Earlier this week AmmoLand reported on the case of Jonathan Carpenter of Osceola, FL who lost his gun rights due to mistaken identity.
Carpenter received a letter from the Florida Department of Agriculture and Consumer Affairs notifying him they had suspended his concealed handgun permit due to domestic violence. This charge came as a shock to him.
The Florida Department of Agriculture told him to go to the clerk of the circuit court and get a form stating that there wasn’t any type of order against him. The clerk told him there was a restraining order against him, and he needed to speak to the Sheriff.
The Sheriff supplied the restraining order. He did not match the description of the man at all. The Sheriff told him he had to turn in his guns and wait for the court date so the woman could verify it wasn’t him.
AmmoLand reported the story and started to get picked up by other publications. Gun rights organizations such as Gun Owners of America and Florida Carry began to get involved to help out Carpenter.
Hank Strange, who brought the story to AmmoLand, started advocating for Carpenter on his show. A sympathetic Captain in the police department decided to help out the Marine veteran. He took it upon himself to take a picture of Carpenter and had another officer bring it to the woman who took out the restraining order.
The woman confirmed to the police that they had the wrong Jonathan Edward Carpenter. The Sheriff’s Department quickly was able to get the restraining order removed from the father and husband.
The Sheriff’s Department was apologetic towards Carpenter. He told AmmoLand that the Sheriff owned up to the mistake and was quick to fix the issue. He thanked the Sheriff’s Department for fixing the problem with the restraining order.
His guns were safe from confiscation, but the Florida Department of Agriculture and Consumer Affairs still had his concealed handgun permit suspended. They told Carpenter it would take up to eight weeks to get his permit restored. They were able to suspend the permit immediately but claimed it would take two months to restore his rights…
To many situations like Carpenter’s case shows how the state could misapply red flag laws to be able to disarm their citizens. Seventeen states have Extreme Risk Protection Orders on the books, and there is a push to have a federal red flag law. This prospect scares Gun Owners of America’s Senior Vice President Erich Pratt.

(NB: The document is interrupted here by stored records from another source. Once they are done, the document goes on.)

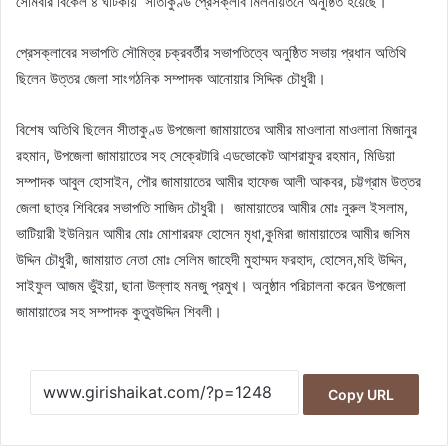
সোমবার বিকেল ৪ ঘটিকায় সীতাকুণ্ড প্রেসক্লাব মিলনায়তনে অনুষ্ঠিত হয়েছে।
প্রেসক্লাবের সভাপতি সৌমিত্র চক্রবর্তীর সভাপতিত্বে অনুষ্ঠিত সভায় প্রধান অতিথি
ছিলেন উত্তর জেলা সাংগঠনিক সম্পাদক আনোয়ার সিদ্দিক চৌধুরী।
বিশেষ অতিথি ছিলেন সীতাকুণ্ড উপজেলা জামায়াতের আমীর মাওলানা মাওলানা মিজানুর
রহমান, উপজেলা জামায়াতের সহ সেক্রেটারি এডভোকেট আশরাফুর রহমান, মিডিয়া
সম্পাদক আবুল হোসাইন, পৌর জামায়াতের আমীর হাফেজ আলী আকবর, চট্টগ্রাম উত্তর
জেলা ছাত্র শিবিরের সভাপতি সাজিদ চৌধুরী। জামায়াতের আমীর মোঃ নুরুল ইসলাম,
ভাটিয়ারী ইউনিয়ন আমীর মোঃ মোশাররফ হোসেন মৃধা,কুমিরা জামায়াতের আমীর জসিম
উদ্দিন চৌধুরী, জামায়াত নেতা মোঃ সেলিম জাহেদী মুহাম্মদ ফরহাদ, হোসেন,মহি উদ্দিন,
সাইফুল আজম ভুঁইয়া, ছানা উল্লাহ মনজু প্রমুখ। অনুষ্ঠান পরিচালনা করেন উপজেলা
জামায়াতের সহ সম্পাদক কুতুবউদ্দিন শিবলী।
Copy URL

“This is good news,” Pratt told AmmoLand. “The fact that Jonathan Carpenter was able to get his concealed carry permit restored so quickly — and avoid having his guns confiscated in the first place — underscores how important ‘due process’ protections are.”
“Right now, there are many in Congress who want to shove Red Flag gun confiscation orders down the “throats” of the states. But these laws would allow guns to be confiscated from law-abiding gun owners, without any due process whatsoever. No appearing before a judge … no having your attorney present … no trial by jury — none of these protections would apply before police confiscate firearms from honest gun owners.”
“GOA is grateful that ‘due process’ allowed a case of mistaken identity from resulting in a horrible tragedy.”
AmmoLand spoke to Nikki Fried’s Press Secretary, Max Flugrath. Flugrath told AmmoLand that he is looking into the situation and will respond to AmmoLand as soon as he can.
As of this writing, AmmoLand has not received any additional information from the Florida Department of Agriculture and Consumer Affairs.